After returning home for a visit with his sons with the hope of patching up his marriage to Marianne, Anton winds up taking the boys and Christian on an excursion. When his youngest son goes off to a playground he gets into a scuffle with another kid. Anton intercedes and is slapped and taunted by an angry father (Kim Bodnia). Christian and Elias are shocked Anton's passivity and vow to retaliate against the stranger. When they find out the man's address, Anton takes them along to demonstrate that violence does not solve anything and turning the other cheek is a better way to handle tense situations. The boys are not convinced.
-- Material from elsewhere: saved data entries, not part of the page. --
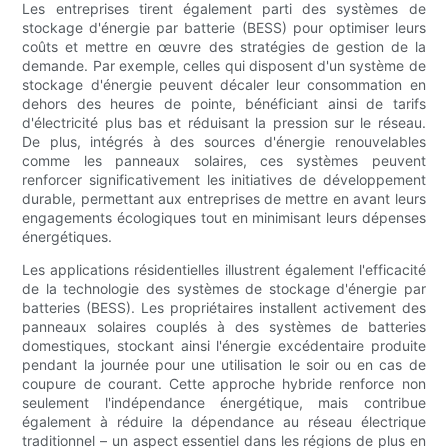
Les entreprises tirent également parti des systèmes de
stockage d'énergie par batterie (BESS) pour optimiser leurs
coûts et mettre en œuvre des stratégies de gestion de la
demande. Par exemple, celles qui disposent d'un système de
stockage d'énergie peuvent décaler leur consommation en
dehors des heures de pointe, bénéficiant ainsi de tarifs
d'électricité plus bas et réduisant la pression sur le réseau.
De plus, intégrés à des sources d'énergie renouvelables
comme les panneaux solaires, ces systèmes peuvent
renforcer significativement les initiatives de développement
durable, permettant aux entreprises de mettre en avant leurs
engagements écologiques tout en minimisant leurs dépenses
énergétiques.
Les applications résidentielles illustrent également l'efficacité
de la technologie des systèmes de stockage d'énergie par
batteries (BESS). Les propriétaires installent activement des
panneaux solaires couplés à des systèmes de batteries
domestiques, stockant ainsi l'énergie excédentaire produite
pendant la journée pour une utilisation le soir ou en cas de
coupure de courant. Cette approche hybride renforce non
seulement l'indépendance énergétique, mais contribue
également à réduire la dépendance au réseau électrique
traditionnel – un aspect essentiel dans les régions de plus en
Christian decides to blow up the aggressive man's van early in the morning when no one is around. With instructions he finds on the Internet, he creates his own pipe bomb. At first Elias wants no part of this scheme, but then he changes his mind and joins him.
Back in Africa, Anton has his own moment of truth when he is called upon to treat "Big Man" whose leg is badly wounded. The nurses refuse to treat him, and his Africans assistants petition him to let the woman-hating warlord die.
Susan Bier is a Danish director who takes on thorny ethical issues that other less daring filmmakers would not touch with a ten-foot pole. In Open Hearts, she focused on the idea that the strangers we meet can alter our lives in ways beyond our imagining. In Brothers, she tackled an even more complex theme in a primal tale about sibling rivalry and the toxins of violence that can be released in soldiers. In After the Wedding, she did not shy away from difficulty; it focused on secrets, the genuine struggles of the rich, and the desperate plight of orphan children in India.
In a Better World received the Academy Award for the Best Foreign Language Film of 2010. It reveals the many ways in which violence seeps into every aspect of our lives, permeating our psyches and our cultures. Abigail Van Buren once remarked: "People who fight fire with fire usually end up with ashes." This poignant film stirs our souls as it vividly shows that violence is a constant challenge to be overcome, even in the hearts of those who aspire to be peacemakers.
Special features on the Two-Disc Blu-ray/DVD Combo include deleted scenes; a commentary with director Susanne Bier and editor Pernille Bech Christensen; and an interview with director Bier.